### WORK INSTRUCTION
With pictures left out, extract every line between the start of the records below and the line holding "やっとさせることがありますよね。", inclusive.

::: DATA FOR PROCESSING

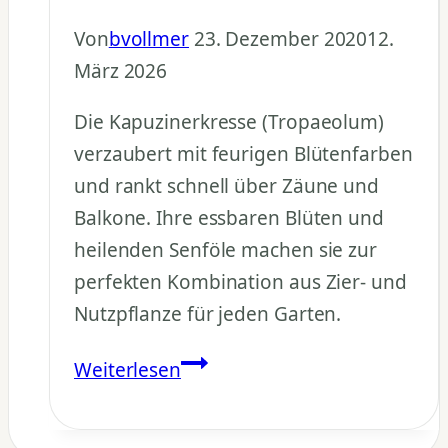
Von
bvollmer
23. Dezember 2020
12.
März 2026
Die Kapuzinerkresse (Tropaeolum)
verzaubert mit feurigen Blütenfarben
und rankt schnell über Zäune und
Balkone. Ihre essbaren Blüten und
heilenden Senföle machen sie zur
perfekten Kombination aus Zier- und
Nutzpflanze für jeden Garten.
Kapuzinerkresse
Weiterlesen
pflanzen
–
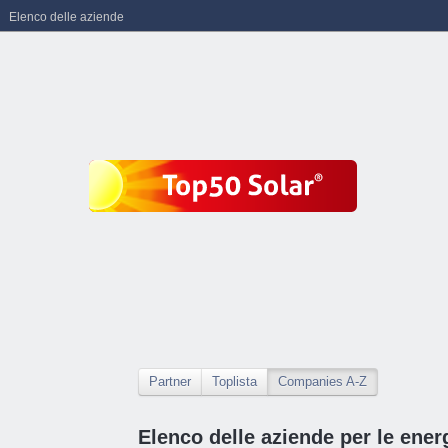
Elenco delle aziende
Partner
Toplista
Companies A-Z
Elenco delle aziende per le energ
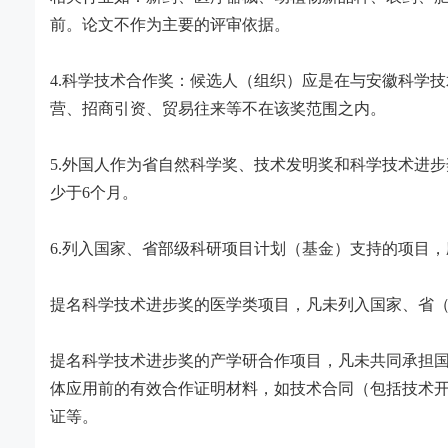
前。论文不作为主要的评审依据。
4.
科学技术合作奖：候选人（组织）应是在与安徽科学技
营、招商引资、贸易往来等不在该奖范围之内。
5.
外国人作为省自然科学奖、技术发明奖和科学技术进步
少于
6
个月。
6.
列入国家、省部级科研项目计划（基金）支持的项目，
提名科学技术进步奖的医学类项目，凡未列入国家、省
提名科学技术进步奖的产学研合作项目，凡未共同承担
体应用前的有效合作证明材料，如技术合同（包括技术
证等。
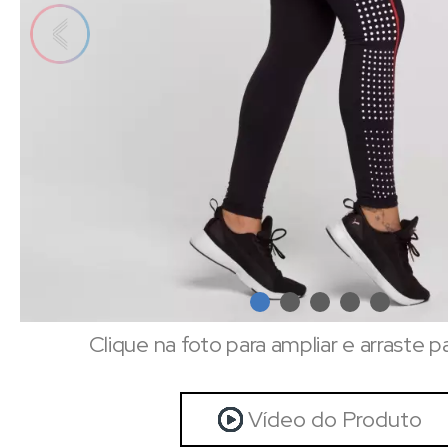
Clique na foto para ampliar e arraste p
Vídeo do Produto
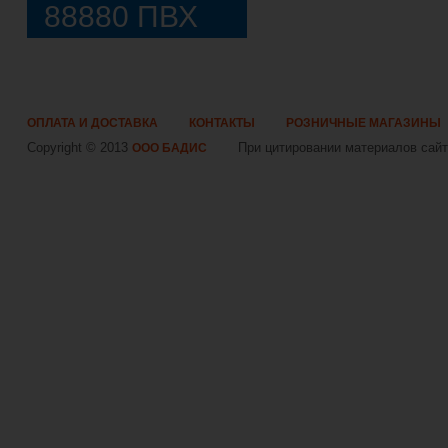
88880 ПВХ
ОПЛАТА И ДОСТАВКА
КОНТАКТЫ
РОЗНИЧНЫЕ МАГАЗИНЫ
Copyright © 2013
При цитировании материалов сайта
ООО БАДИС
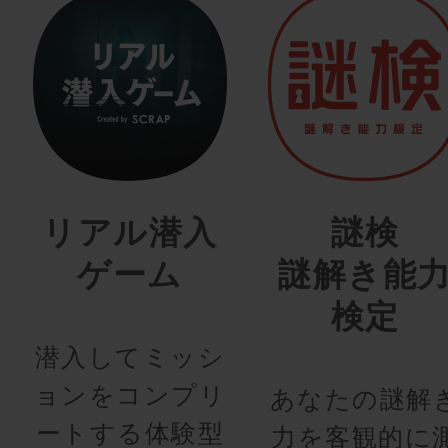
リアル潜入
謎検
ゲーム
謎解き能
検定
潜入してミッシ
ョンをコンプリ
あなたの謎解
ートする体験型
力を客観的に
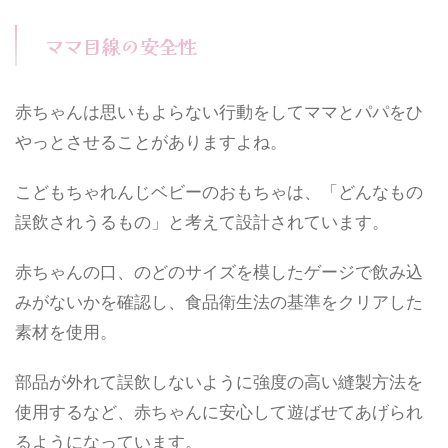
ママ目線の安全性
赤ちゃんは思いもよらない行動をしてママとパパをひ
やっとさせることがありますよね。
こどもちゃれんじベビーのおもちゃは、「どんなもの
誤飲されうるもの」と考えて設計されています。
赤ちゃんの口、のどのサイズを模したゲージで飲み込
みがないかを確認し、食品衛生法の基準をクリアした
素材を使用。
部品が外れて誤飲しないように強度の高い縫製方法を
使用するなど、赤ちゃんに安心して遊ばせてあげられ
るようになっています。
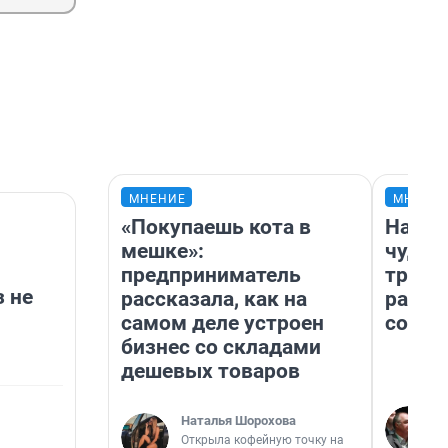
МНЕНИЕ
МНЕНИ
«Покупаешь кота в
Насле
мешке»:
чудом
предприниматель
транс
з не
рассказала, как на
разне
самом деле устроен
совет
бизнес со складами
дешевых товаров
Наталья Шорохова
Открыла кофейную точку на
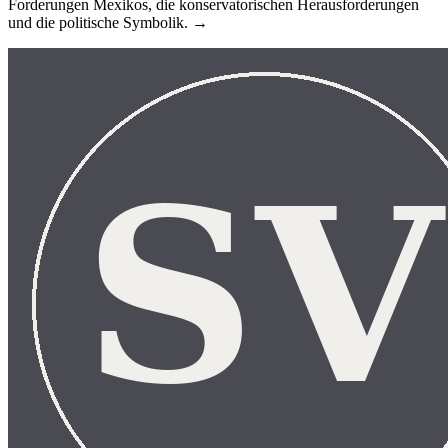
Forderungen Mexikos, die konservatorischen Herausforderungen
und die politische Symbolik. →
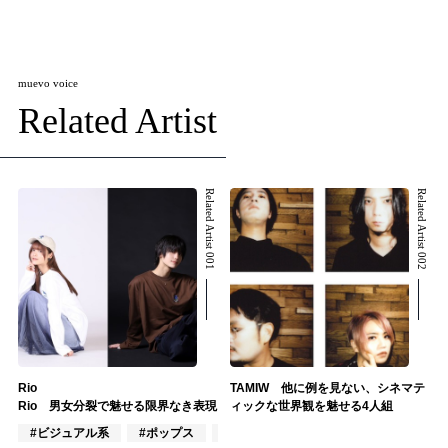
muevo voice
Related Artist
Related Artist 001
Related Artist 002
Rio
TAMIW 他に例を見ない、シネマテ
Rio 男女分裂で魅せる限界なき表現
ィックな世界観を魅せる4人組
#ビジュアル系
#ポップス
#ロック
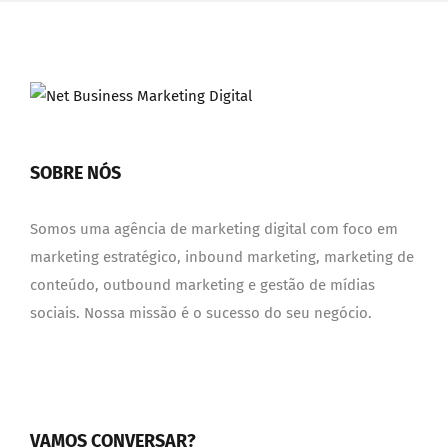
SOBRE NÓS
Somos uma agência de marketing digital com foco em
marketing estratégico, inbound marketing, marketing de
conteúdo, outbound marketing e gestão de mídias
sociais. Nossa missão é o sucesso do seu negócio.
VAMOS CONVERSAR?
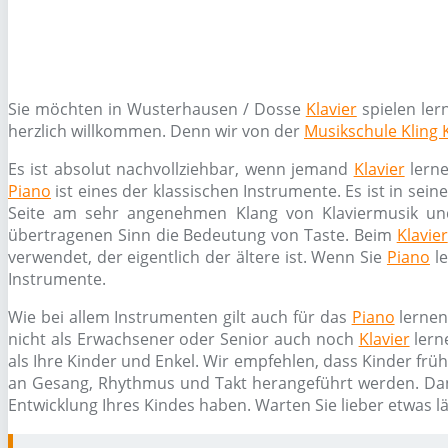
Sie möchten in Wusterhausen / Dosse
Klavier
spielen ler
herzlich willkommen. Denn wir von der
Musikschule Kling 
Es ist absolut nachvollziehbar, wenn jemand
Klavier
lerne
Piano
ist eines der klassischen Instrumente. Es ist in sei
Seite am sehr angenehmen Klang von Klaviermusik un
übertragenen Sinn die Bedeutung von Taste. Beim
Klavier
verwendet, der eigentlich der ältere ist. Wenn Sie
Piano
le
Instrumente.
Wie bei allem Instrumenten gilt auch für das
Piano
lernen
nicht als Erwachsener oder Senior auch noch
Klavier
lern
als Ihre Kinder und Enkel. Wir empfehlen, dass Kinder frü
an Gesang, Rhythmus und Takt herangeführt werden. Da
Entwicklung Ihres Kindes haben. Warten Sie lieber etwas l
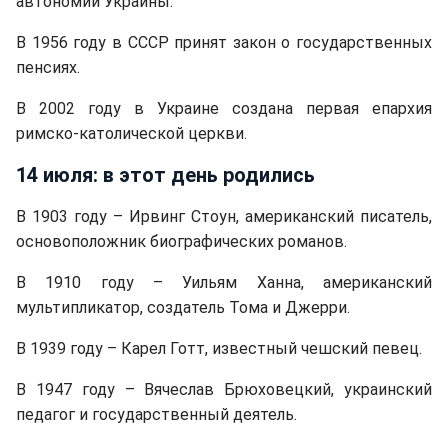
автономии Украины.
В 1956 году в СССР принят закон о государственных
пенсиях.
В 2002 году в Украине создана первая епархия
римско-католической церкви.
14 июля: в этот день родились
В 1903 году – Ирвинг Стоун, американский писатель,
основоположник биографических романов.
В 1910 году – Уильям Ханна, американский
мультипликатор, создатель Тома и Джерри.
В 1939 году – Карел Готт, известный чешский певец.
В 1947 году – Вячеслав Брюховецкий, украинский
педагог и государственный деятель.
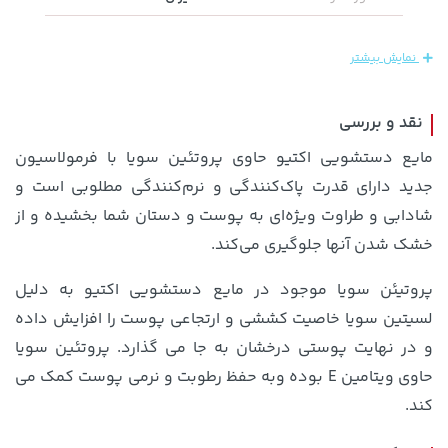
2,754,500 تومان
2,399,500 تومان
خرید
خرید
نمایش بیشتر
3,310,000
2,800,000
نقد و بررسی
مایع دستشویی اکتیو حاوی پروتئین سویا با فرمولاسیون
جدید دارای قدرت پاک‌کنندگی و نرم‌کنندگی مطلوبی است و
شادابی و طراوت ویژه‌ای به پوست و دستان شما بخشیده و از
خشک شدن آنها جلوگیری می‌کند.
پروتیئن سویا موجود در مایع دستشویی اکتیو به دلیل
70,000 تومان
129,000 تومان
خرید
خرید
لسیتین سویا خاصیت کششی و ارتجاعی پوست را افزایش داده
145,900
90,000
و در نهایت پوستی درخشان به جا می گذارد. پروتئین سویا
حاوی ویتامین E بوده وبه حفظ رطوبت و نرمی پوست کمک می
کند.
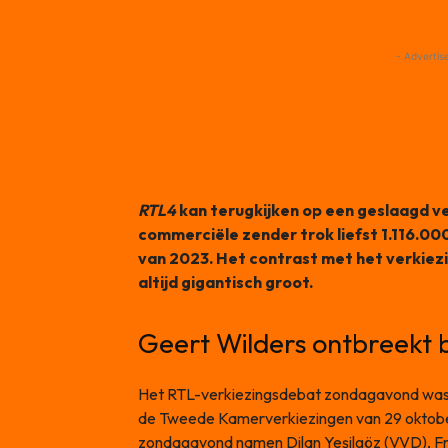
- Advertis
RTL4
kan terugkijken op een geslaagd v
commerciële zender trok liefst 1.116.000
van 2023. Het contrast met het verkiez
altijd gigantisch groot.
Geert Wilders ontbreekt 
Het RTL-verkiezingsdebat zondagavond was h
de Tweede Kamerverkiezingen van 29 oktobe
zondagavond namen Dilan Yeşilgöz (VVD), 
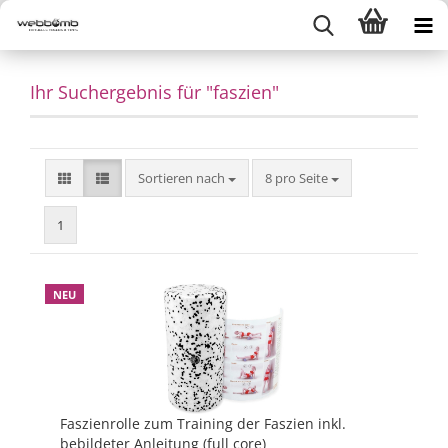
Ihr Suchergebnis für "faszien"
Sortieren nach
pro Seite
Sortieren nach
8 pro Seite
1
NEU
Faszienrolle zum Training der Faszien inkl.
bebildeter Anleitung (full core)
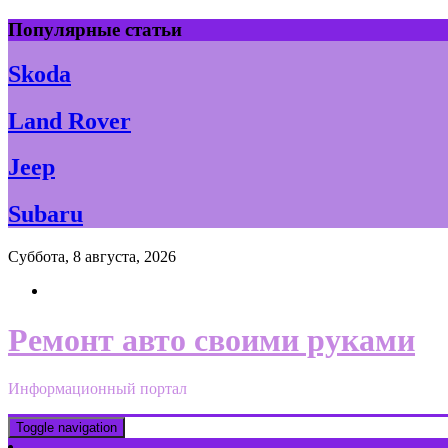
Skip
Популярные статьи
to
content
Skoda
Land Rover
Jeep
Subaru
Суббота, 8 августа, 2026
Ремонт авто своими руками
Информационный портал
Toggle navigation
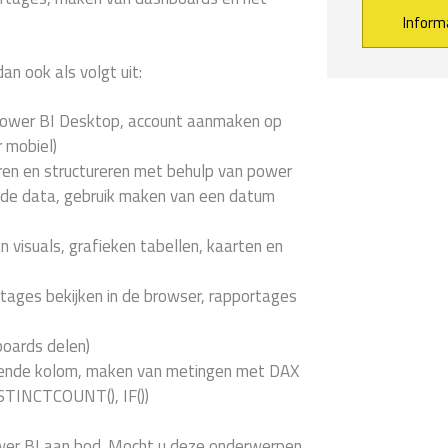
Alternative:
an ook als volgt uit:
n Power BI Desktop, account aanmaken op
 mobiel)
ren en structureren met behulp van power
rde data, gebruik maken van een datum
visuals, grafieken tabellen, kaarten en
tages bekijken in de browser, rapportages
oards delen)
nende kolom, maken van metingen met DAX
ISTINCTCOUNT(), IF())
wer BI aan bod. Mocht u deze onderwerpen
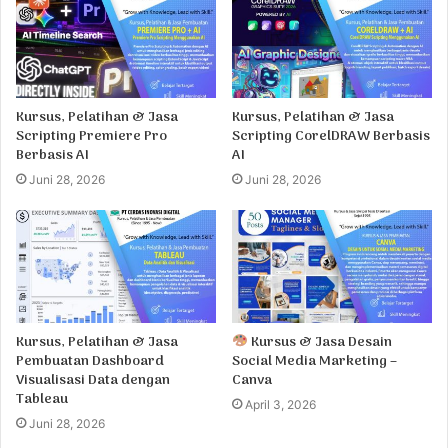
Kursus, Pelatihan & Jasa
Kursus, Pelatihan & Jasa
Scripting Premiere Pro
Scripting CorelDRAW Berbasis
Berbasis AI
AI
Juni 28, 2026
Juni 28, 2026
Kursus, Pelatihan & Jasa
Kursus & Jasa Desain
Pembuatan Dashboard
Social Media Marketing –
Visualisasi Data dengan
Canva
Tableau
April 3, 2026
Juni 28, 2026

::::::

### RESULT OF THIS TASK
Von
bvollmer
23. Dezember 2020
12.
März 2026
Die Kapuzinerkresse (Tropaeolum)
verzaubert mit feurigen Blütenfarben
und rankt schnell über Zäune und
Balkone. Ihre essbaren Blüten und
heilenden Senföle machen sie zur
perfekten Kombination aus Zier- und
Nutzpflanze für jeden Garten.
Kapuzinerkresse
Weiterlesen
pflanzen
–
Elenco delle aziende
Partner
Toplista
Companies A-Z
Elenco delle aziende per le energ
前。论文不作为主要的评审依据。
4.
科学技术合作奖：候选人（组织）应是在与安徽科学技
营、招商引资、贸易往来等不在该奖范围之内。
5.
外国人作为省自然科学奖、技术发明奖和科学技术进步
少于
6
个月。
6.
列入国家、省部级科研项目计划（基金）支持的项目，
提名科学技术进步奖的医学类项目，凡未列入国家、省
提名科学技术进步奖的产学研合作项目，凡未共同承担
体应用前的有效合作证明材料，如技术合同（包括技术
证等。
Clique na foto para ampliar e arraste p
Vídeo do Produto
88880 ПВХ
ОПЛАТА И ДОСТАВКА
КОНТАКТЫ
РОЗНИЧНЫЕ МАГАЗИНЫ
Copyright © 2013
При цитировании материалов сайта
ООО БАДИС
リアル潜入
謎検
ゲーム
謎解き能
検定
潜入してミッシ
ョンをコンプリ
あなたの謎解
ートする体験型
力を客観的に
ママ目線の安全性
赤ちゃんは思いもよらない行動をしてママとパパをひ
やっとさせることがありますよね。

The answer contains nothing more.